Find the string "šampiona" in the listing and report every line that has it.
++++++++++++++++++++
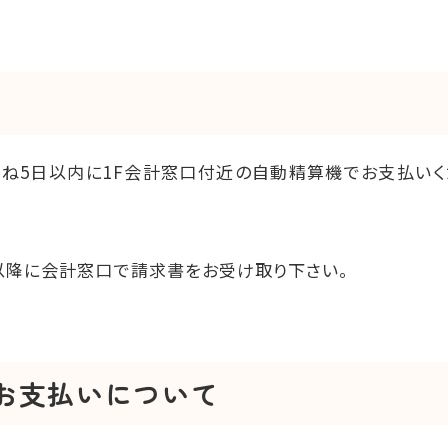
ね5日以内に1F会計窓口付近の自動精算機でお支払いく
以降に会計窓口で請求書をお受け取り下さい。
お支払いについて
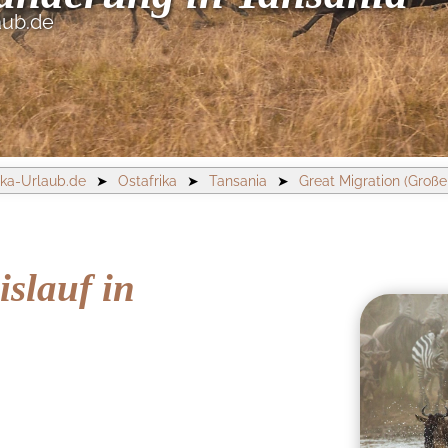
aub.de
ika-Urlaub.de
➤
Ostafrika
➤
Tansania
➤
Great Migration (Groß
islauf in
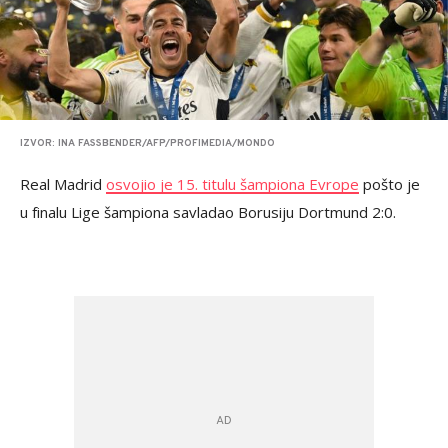
IZVOR: INA FASSBENDER/AFP/PROFIMEDIA/MONDO
Real Madrid
osvojio je 15. titulu šampiona Evrope
pošto je
u finalu Lige šampiona savladao Borusiju Dortmund 2:0.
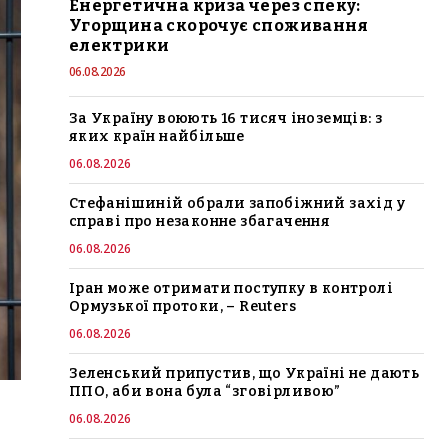
Енергетична криза через спеку:
Угорщина скорочує споживання
електрики
06.08.2026
За Україну воюють 16 тисяч іноземців: з
яких країн найбільше
06.08.2026
Стефанішиній обрали запобіжний захід у
справі про незаконне збагачення
06.08.2026
Іран може отримати поступку в контролі
Ормузької протоки, – Reuters
06.08.2026
Зеленський припустив, що Україні не дають
ППО, аби вона була “зговірливою”
06.08.2026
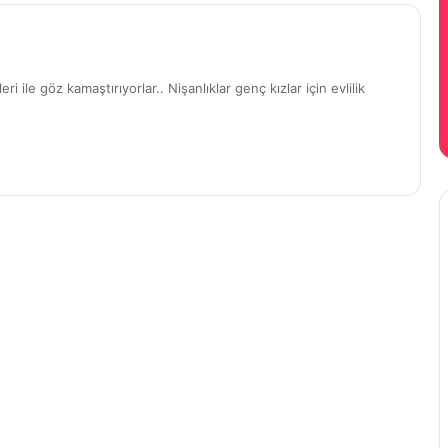
ri ile göz kamaştırıyorlar.. Nişanlıklar genç kızlar için evlilik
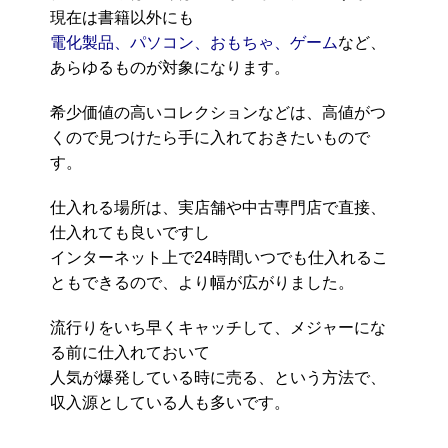
現在は書籍以外にも
電化製品、パソコン、おもちゃ、ゲーム
など、
あらゆるものが対象になります。
希少価値の高いコレクションなどは、高値がつ
くので見つけたら手に入れておきたいもので
す。
仕入れる場所は、実店舗や中古専門店で直接、
仕入れても良いですし
インターネット上で24時間いつでも仕入れるこ
ともできるので、より幅が広がりました。
流行りをいち早くキャッチして、メジャーにな
る前に仕入れておいて
人気が爆発している時に売る、という方法で、
収入源としている人も多いです。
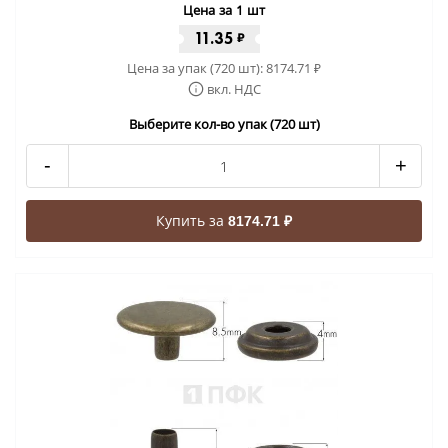
Цена за 1 шт
11.35
₽
Цена за упак (720 шт):
8174.71
₽
вкл. НДС
Выберите кол-во упак (720 шт)
-
+
Купить за
8174.71 ₽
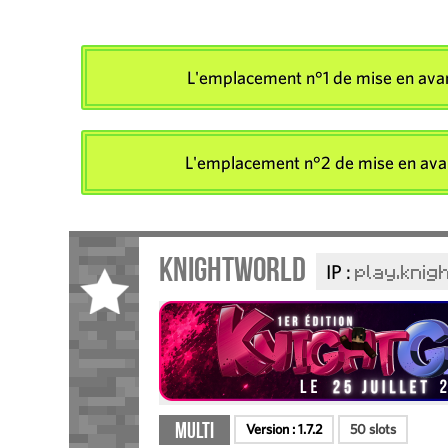
L'emplacement n°1 de mise en avant
L'emplacement n°2 de mise en avant 
KnightWorld
IP :
play.knig
Multi
Version :
1.7.2
50 slots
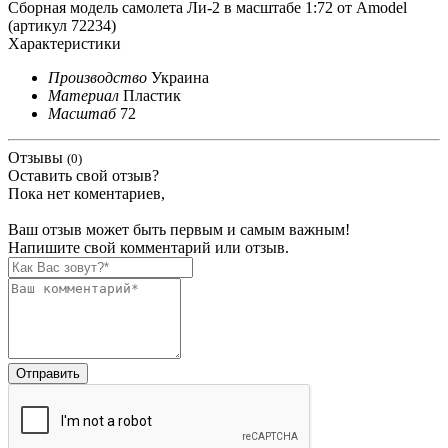
Сборная модель самолета Ли-2 в масштабе 1:72 от Amodel
(артикул 72234)
Характеристики
Производство
Украина
Материал
Пластик
Масштаб
72
Отзывы
(0)
Оставить свой отзыв?
Пока нет коментариев,
Ваш отзыв может быть первым и самым важным!
Напишите свой комментарий или отзыв.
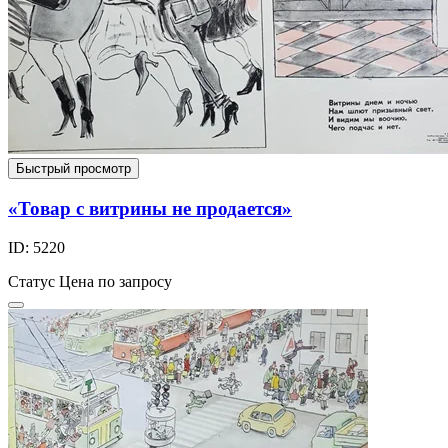
Быстрый просмотр
«Товар с витрины не продается»
ID: 5220
Статус
Цена по запросу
++++++++++++++++++++
» **Output for this exercise**:
osvojio je 15. titulu šampiona Evrope
u finalu Lige šampiona savladao Borusiju Dortmund 2:0.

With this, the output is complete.